API Rate Limiting Errors: How to Handle 429 Too Many Requests

Rate limiting is essential for API stability but frustrating when you hit limits. This guide covers how to handle rate limits gracefully and optimize API usage.

Understanding Rate Limit Errors

Common responses:

HTTP/1.1 429 Too Many Requests
Retry-After: 60

{
  "error": "rate_limit_exceeded",
  "message": "Rate limit exceeded. Try again in 60 seconds.",
  "retry_after": 60
}

Rate limit headers (varies by API):

X-RateLimit-Limit: 1000
X-RateLimit-Remaining: 0
X-RateLimit-Reset: 1705680000
Retry-After: 60

Solution 1: Exponential Backoff

JavaScript/Node.js implementation:

async function fetchWithRetry(url, options = {}, maxRetries = 5) {
  let lastError;
 
  for (let attempt = 0; attempt < maxRetries; attempt++) {
    try {
      const response = await fetch(url, options);
 
      // Check rate limit headers
      const remaining = response.headers.get('X-RateLimit-Remaining');
      if (remaining && parseInt(remaining) < 10) {
        console.warn(`Rate limit warning: ${remaining} requests remaining`);
      }
 
      if (response.status === 429) {
        const retryAfter = response.headers.get('Retry-After');
        const waitTime = retryAfter
          ? parseInt(retryAfter) * 1000
          : Math.min(1000 * Math.pow(2, attempt), 60000); // Max 60s
 
        console.log(`Rate limited. Waiting ${waitTime}ms before retry ${attempt + 1}`);
        await sleep(waitTime);
        continue;
      }
 
      if (!response.ok) {
        throw new Error(`HTTP ${response.status}: ${response.statusText}`);
      }
 
      return response;
    } catch (error) {
      lastError = error;
 
      if (attempt < maxRetries - 1) {
        const waitTime = Math.min(1000 * Math.pow(2, attempt), 30000);
        console.log(`Request failed. Retrying in ${waitTime}ms...`);
        await sleep(waitTime);
      }
    }
  }
 
  throw lastError;
}
 
function sleep(ms) {
  return new Promise(resolve => setTimeout(resolve, ms));
}

Python implementation:

import time
import requests
from functools import wraps
 
def retry_with_backoff(max_retries=5, base_delay=1, max_delay=60):
    def decorator(func):
        @wraps(func)
        def wrapper(*args, **kwargs):
            for attempt in range(max_retries):
                try:
                    response = func(*args, **kwargs)
 
                    if response.status_code == 429:
                        retry_after = response.headers.get('Retry-After')
                        if retry_after:
                            wait_time = int(retry_after)
                        else:
                            wait_time = min(base_delay * (2 ** attempt), max_delay)
 
                        print(f"Rate limited.
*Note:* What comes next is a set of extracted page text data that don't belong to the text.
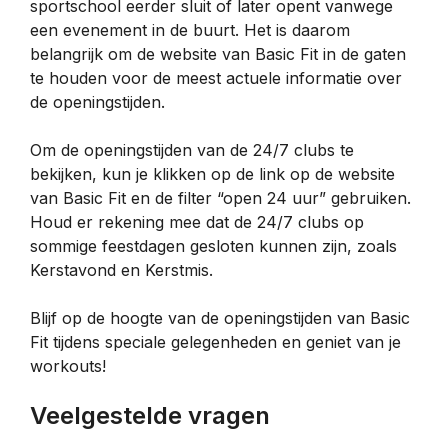
sportschool eerder sluit of later opent vanwege
een evenement in de buurt. Het is daarom
belangrijk om de website van Basic Fit in de gaten
te houden voor de meest actuele informatie over
de openingstijden.
Om de openingstijden van de 24/7 clubs te
bekijken, kun je klikken op de link op de website
van Basic Fit en de filter “open 24 uur” gebruiken.
Houd er rekening mee dat de 24/7 clubs op
sommige feestdagen gesloten kunnen zijn, zoals
Kerstavond en Kerstmis.
Blijf op de hoogte van de openingstijden van Basic
Fit tijdens speciale gelegenheden en geniet van je
workouts!
Veelgestelde vragen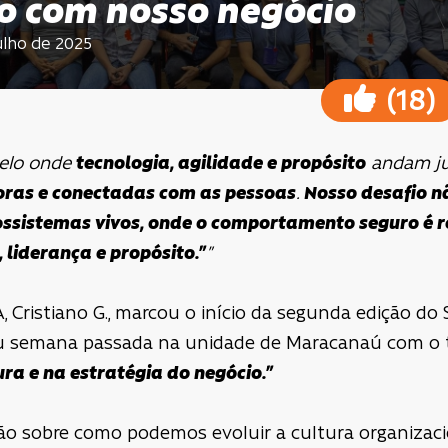
 com nosso negócio
julho de 2025
(
)
18
elo onde
tecnologia, agilidade e propósito
andam ju
oras e conectadas com as pessoas
.
Nosso desafio n
cossistemas vivos, onde o comportamento seguro é 
, liderança e propósito.”
”
A, Cristiano G., marcou o início da segunda edição 
eu semana passada na unidade de Maracanaú com o
ra e na estratégia do negócio.”
lexão sobre como podemos evoluir a cultura organiza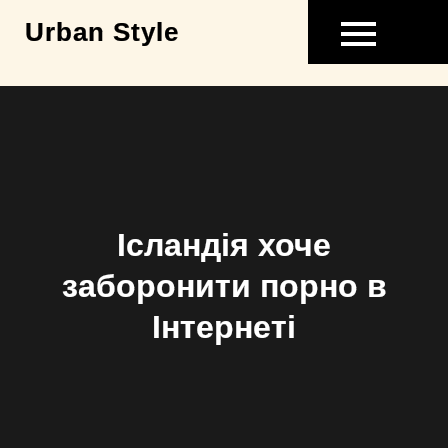
Skip
Urban Style
to
content
Ісландія хоче
заборонити порно в
Інтернеті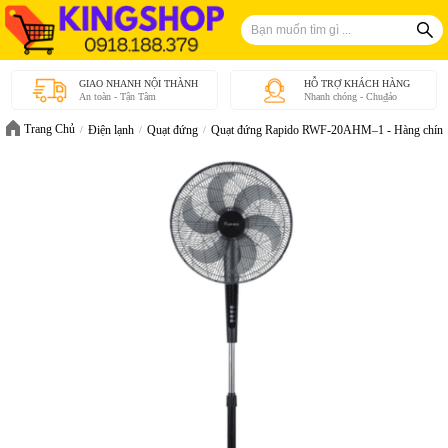
GIAO NHANH NỘI THÀNH
HỖ TRỢ KHÁCH HÀNG
An toàn - Tận Tâm
Nhanh chóng - Chu₫áo
Trang Chủ
Điện lạnh
Quạt đứng
Quạt đứng Rapido RWF-20AHM–1 - Hàng chính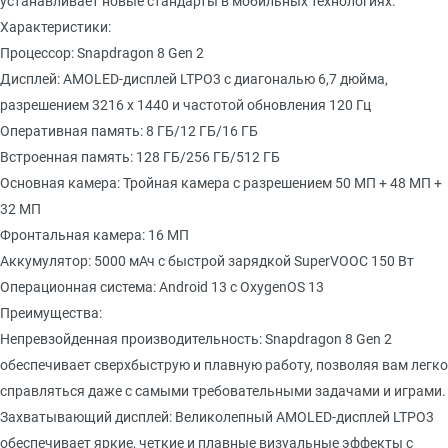
устанавливает новые стандарты в мобильных технологиях.
Характеристики:
Процессор: Snapdragon 8 Gen 2
Дисплей: AMOLED-дисплей LTPO3 с диагональю 6,7 дюйма,
разрешением 3216 x 1440 и частотой обновления 120 Гц
Оперативная память: 8 ГБ/12 ГБ/16 ГБ
Встроенная память: 128 ГБ/256 ГБ/512 ГБ
Основная камера: Тройная камера с разрешением 50 МП + 48 МП +
32 МП
Фронтальная камера: 16 МП
Аккумулятор: 5000 мАч с быстрой зарядкой SuperVOOC 150 Вт
Операционная система: Android 13 с OxygenOS 13
Преимущества:
Непревзойденная производительность: Snapdragon 8 Gen 2
обеспечивает сверхбыструю и плавную работу, позволяя вам легко
справляться даже с самыми требовательными задачами и играми.
Захватывающий дисплей: Великолепный AMOLED-дисплей LTPO3
обеспечивает яркие, четкие и плавные визуальные эффекты с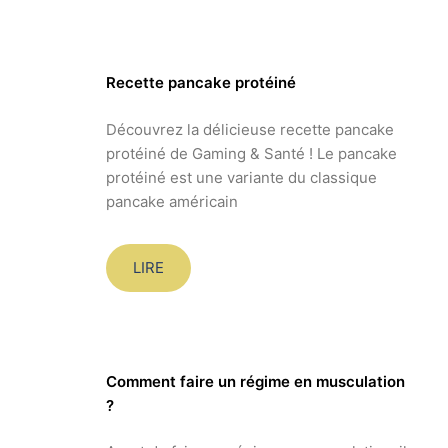
Recette pancake protéiné
Découvrez la délicieuse recette pancake
protéiné de Gaming & Santé ! Le pancake
protéiné est une variante du classique
pancake américain
LIRE
Comment faire un régime en musculation
?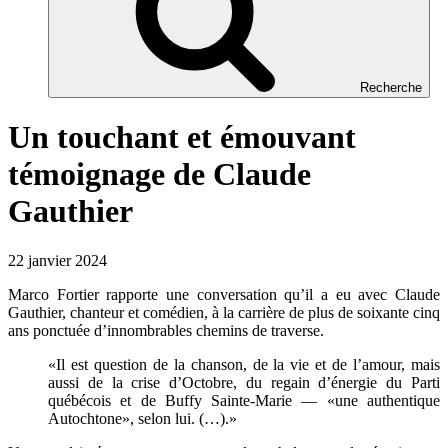
Recherche
Un touchant et émouvant
témoignage de Claude
Gauthier
22 janvier 2024
Marco Fortier rapporte une conversation qu’il a eu avec Claude
Gauthier, chanteur et comédien, à la carrière de plus de soixante cinq
ans ponctuée d’innombrables chemins de traverse.
«Il est question de la chanson, de la vie et de l’amour, mais
aussi de la crise d’Octobre, du regain d’énergie du Parti
québécois et de Buffy Sainte-Marie — «une authentique
Autochtone», selon lui. (…).»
Waiting {wait_time}s...")
                        time.sleep(wait_time)
                        continue
 
                    response.raise_for_status()
                    return response
 
                except requests.exceptions.RequestException as e:
                    if attempt == max_retries - 1:
                        raise
                    wait_time = min(base_delay * (2 ** attempt), max_delay)
                    print(f"Request failed: {e}. Retrying in {wait_time}s...")
                    time.sleep(wait_time)
 
            raise Exception(f"Max retries ({max_retries}) exceeded")
        return wrapper
    return decorator
 
@retry_with_backoff(max_retries=5)
def call_api(url, headers=None):
    return requests.get(url, headers=headers)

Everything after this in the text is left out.